If he could bring that soul into his inner space and consume it...
He wouldn’t need to complete a full ascension.
He wouldn’t need to restructure his existence.
He could directly raise the quality of his internal energy to a true divine tier.
At present, Rowan’s internal reserves were roughly equivalent to an upper-mid mystic.
Enough to fuel powerful spells.
Not enough to unleash genuine god-level phenomena freely.
That limitation vanished if he devoured what slept inside the lamp.
For most mystics, possessing divine-tier energy while remaining low-tier would be meaningless. Their bodies and pathways could not express that power.
Rowan was different.
His converted magic system did not rely on rigid hierarchies.
Give him divine energy, and he could cast divine-grade magic.
Simple.
There was more.
Any soul of that magnitude would inevitably contain immense knowledge.
Rituals.
Histories.
Possibly even complete supernatural frameworks.
Rowan was already satisfied.
He handed Bernadette a small crimson bead, warm to the touch.
"When you locate the island, channel a trace of power into this.

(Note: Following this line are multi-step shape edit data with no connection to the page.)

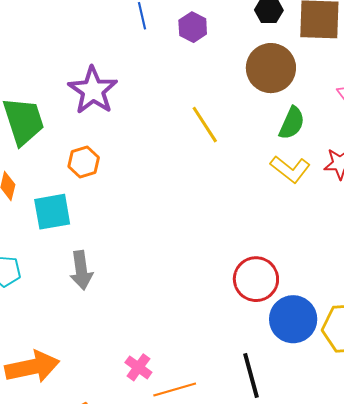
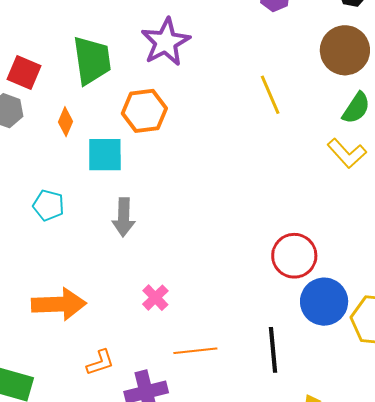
orange hexagon: (84, 162) -> (144, 111), size x1.4
pink cross: (138, 367) -> (155, 298), moved

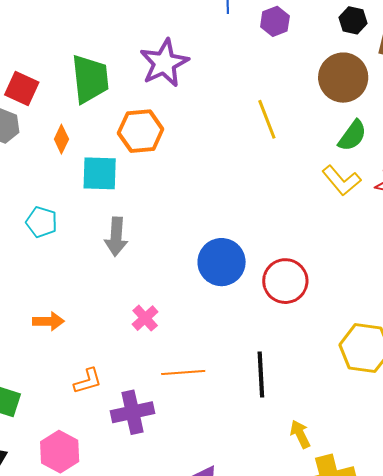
blue circle: (324, 302) -> (222, 262), moved
orange arrow: (59, 304) -> (48, 321), size x0.6

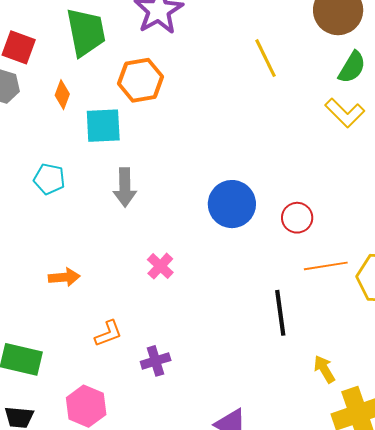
red circle: (285, 281) -> (297, 218), size x0.7
orange line: (183, 373) -> (326, 266), moved
purple cross: (132, 412) -> (156, 361), size x0.7

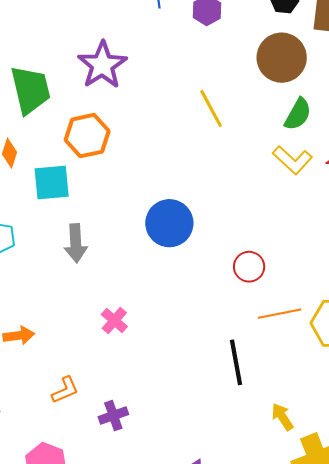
blue circle: (232, 204) -> (169, 223), moved

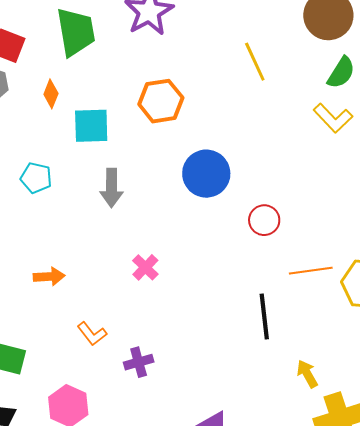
orange hexagon: (87, 136) -> (161, 101), moved
red circle: (249, 267) -> (264, 220), moved
orange L-shape: (65, 390) -> (92, 334), turned 72

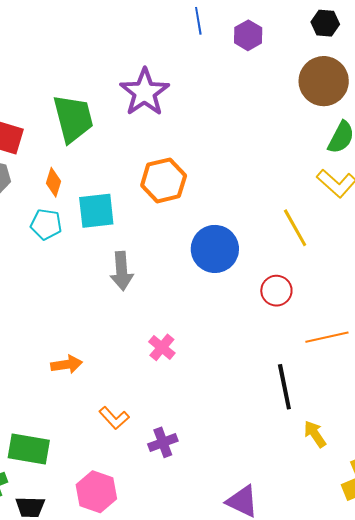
yellow line: (255, 62) -> (295, 228), moved
cyan pentagon: (36, 178) -> (46, 224), moved
yellow arrow: (307, 374) -> (315, 434), moved

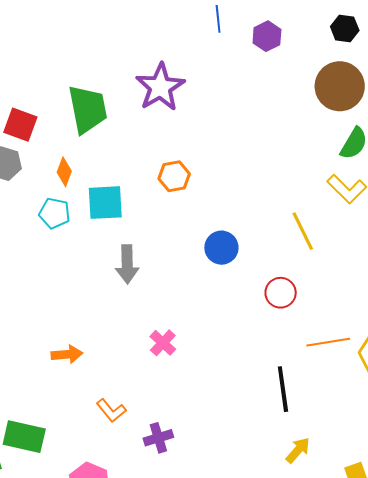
orange hexagon: (164, 180) -> (174, 176), size x0.7
blue circle: (215, 249) -> (221, 248), size x0.7
yellow arrow: (315, 434) -> (298, 450), moved, turned 72

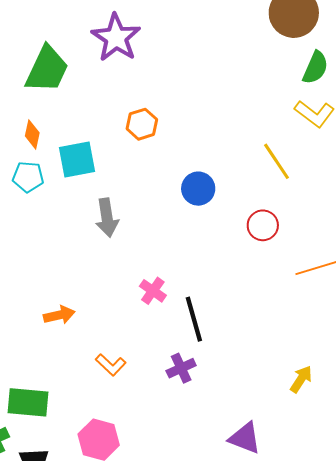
green trapezoid: (88, 109) -> (47, 69), turned 44
black line: (283, 389) -> (194, 319), moved
purple cross: (158, 438) -> (181, 368), moved

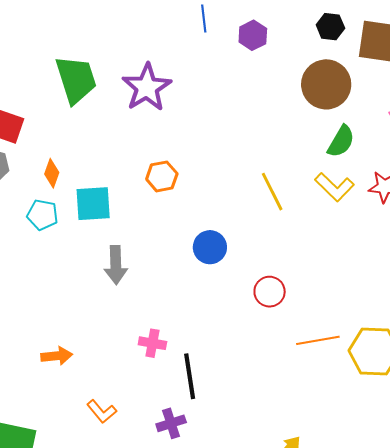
green trapezoid: (47, 69) -> (76, 79), moved, turned -50
yellow line: (277, 161) -> (272, 192), moved
pink cross: (153, 291) -> (152, 343), turned -32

I’ll know."
Bernadette closed her fingers around it.
"I’ll find it as quickly as possible."
With that, she stepped sideways into the spirit world and vanished.

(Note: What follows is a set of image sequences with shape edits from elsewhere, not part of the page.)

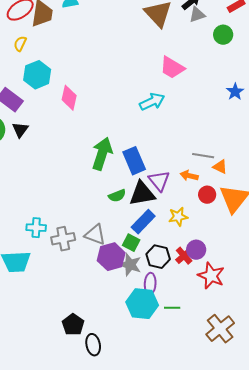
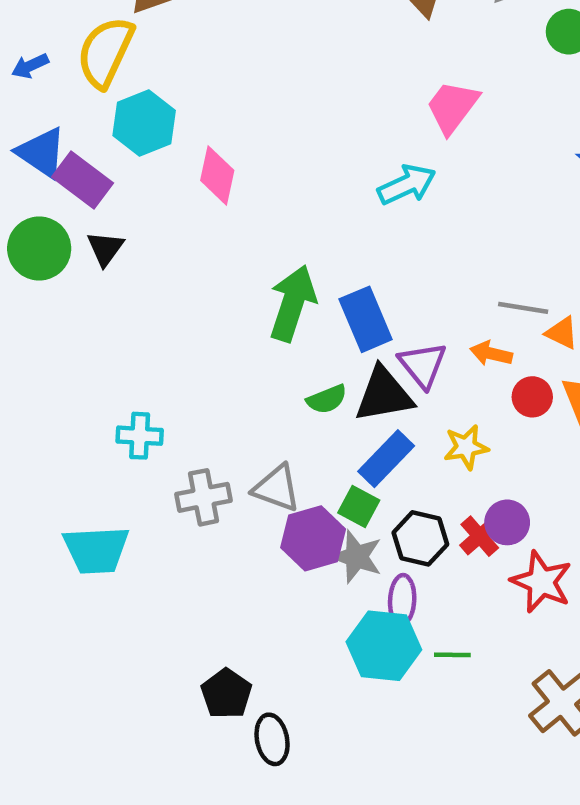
yellow semicircle: (20, 44) -> (105, 52), size x2.0
pink trapezoid: (172, 68) -> (452, 107), turned 96
cyan cross: (36, 228) -> (140, 436), moved

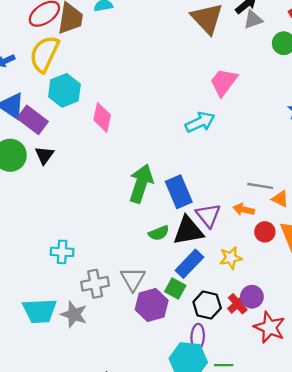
gray triangle: (277, 488) -> (133, 279), turned 40
gray star: (356, 557) -> (74, 314), moved

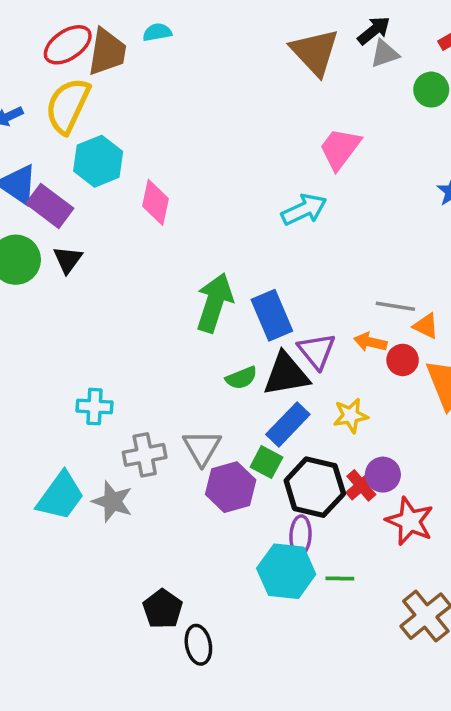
red circle: (265, 232) -> (403, 360), moved
black hexagon: (207, 305) -> (315, 487), size x1.4
cyan trapezoid: (40, 311) -> (61, 496), turned -51

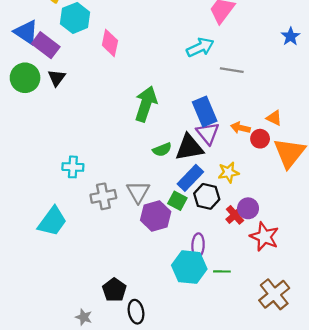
gray line: (395, 306) -> (232, 70), moved
blue rectangle: (272, 315) -> (205, 112), moved
black hexagon: (315, 487) -> (207, 196), moved, size x0.7
gray star: (112, 501) -> (84, 317), moved, size x0.7

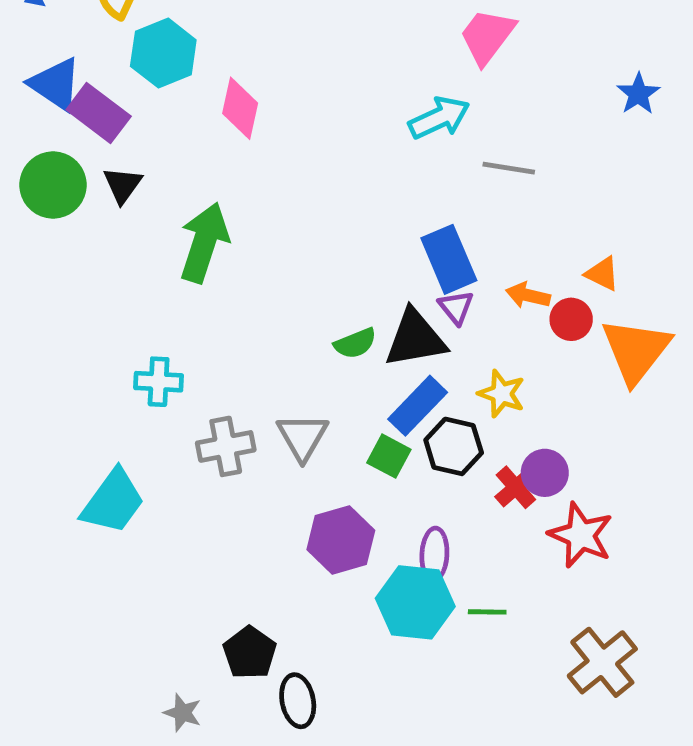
green arrow: (146, 104) -> (204, 243), moved
purple triangle: (208, 133) -> (456, 307), size x0.7
yellow star: (228, 172) -> (502, 394), turned 30
purple hexagon: (156, 216) -> (341, 540), moved

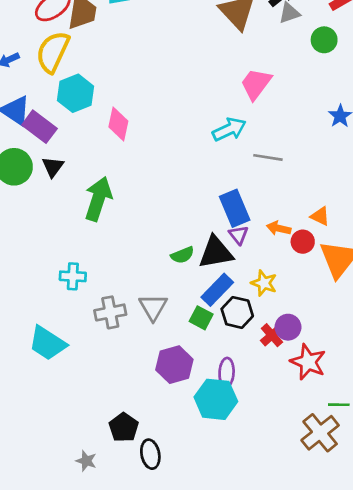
cyan trapezoid: (113, 502) -> (47, 343), turned 87
green line: (487, 612) -> (339, 405), moved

Rowan remained alone on Beckland Bridge.
The green vines that had carried him earlier crumbled into drifting motes of light.
He chuckled softly.
"Interesting technique."
Bernadette’s ability to manifest fairytale phenomena was not a simple illusion.
It drew upon obscure stories, forgotten myths, and half-remembered legends, reshaping them into functional magic.
The rarer the story.
The fewer people who knew it.
The stronger the spell.
Bernadette had grown up listening to tales no one else in this era recognized.
Stories from another age.
Another civilization.
Which explained why her conjurations carried such disproportionate force.

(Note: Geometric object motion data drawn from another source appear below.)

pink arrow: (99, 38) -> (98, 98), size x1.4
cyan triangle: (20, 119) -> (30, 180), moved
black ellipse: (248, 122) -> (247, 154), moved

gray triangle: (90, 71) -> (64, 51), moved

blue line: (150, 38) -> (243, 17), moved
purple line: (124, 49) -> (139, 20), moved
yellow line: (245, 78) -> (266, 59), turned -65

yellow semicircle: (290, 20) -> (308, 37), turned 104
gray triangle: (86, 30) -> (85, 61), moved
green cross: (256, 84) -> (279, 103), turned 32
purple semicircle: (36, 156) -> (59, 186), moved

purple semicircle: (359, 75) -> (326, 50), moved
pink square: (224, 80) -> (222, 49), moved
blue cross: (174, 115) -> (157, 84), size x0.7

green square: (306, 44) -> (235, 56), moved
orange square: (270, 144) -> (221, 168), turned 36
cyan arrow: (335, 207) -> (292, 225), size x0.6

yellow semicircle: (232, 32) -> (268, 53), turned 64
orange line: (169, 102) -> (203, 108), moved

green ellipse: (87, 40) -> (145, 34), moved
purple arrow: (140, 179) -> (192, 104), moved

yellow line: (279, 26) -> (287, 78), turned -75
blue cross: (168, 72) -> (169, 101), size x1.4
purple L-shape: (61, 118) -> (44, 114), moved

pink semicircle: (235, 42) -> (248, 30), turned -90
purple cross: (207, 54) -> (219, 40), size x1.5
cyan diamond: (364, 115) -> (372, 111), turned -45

Rowan took to the air, shrinking back into his infant guise as he drifted across the city skyline.
He was in a good mood.
The diaries had not revealed the locations of any additional Blasphemy Cards.
Most of them were... disappointing.
Pages filled with romantic excess, reckless indulgence, and questionable taste.
But they had yielded something far more intriguing.
Mentions of an organization.
A hidden circle that called itself the Twilight Hermit Circle.
According to Roselle’s notes, the group preserved ancient knowledge spanning countless eras.
They believed humanity slowly lost its sense of self over time.
That people "fell asleep."
Their answer was relentless self-observation and the pursuit of knowledge as a means of purification.
They did not deny the coming apocalypse.
They embraced it as inevitable.
They believed the original Creator had not truly perished.
That when the final dusk arrived, this being would awaken, reclaim everything, and begin creation anew.
They despised the so-called True Creator, describing it as a corrupted mockery.
The organization possessed terrifying abilities.
Merely speaking of them could draw the attention of their leader.
Their gatherings occurred within dreamlike spaces rather than physical locations.
Most disturbing of all...
They possessed the second Blasphemy Slate.
The foundation upon which Roselle had crafted the Blasphemy Cards.
Rowan already had a strong guess who stood at the center of that circle.
A being tied to imagination itself.
A surviving fragment of an ancient sun-god.
One of the eight primordial angel-kings.
Adam.
If that guess was correct...
Then this world was even more interesting than Rowan had originally assumed.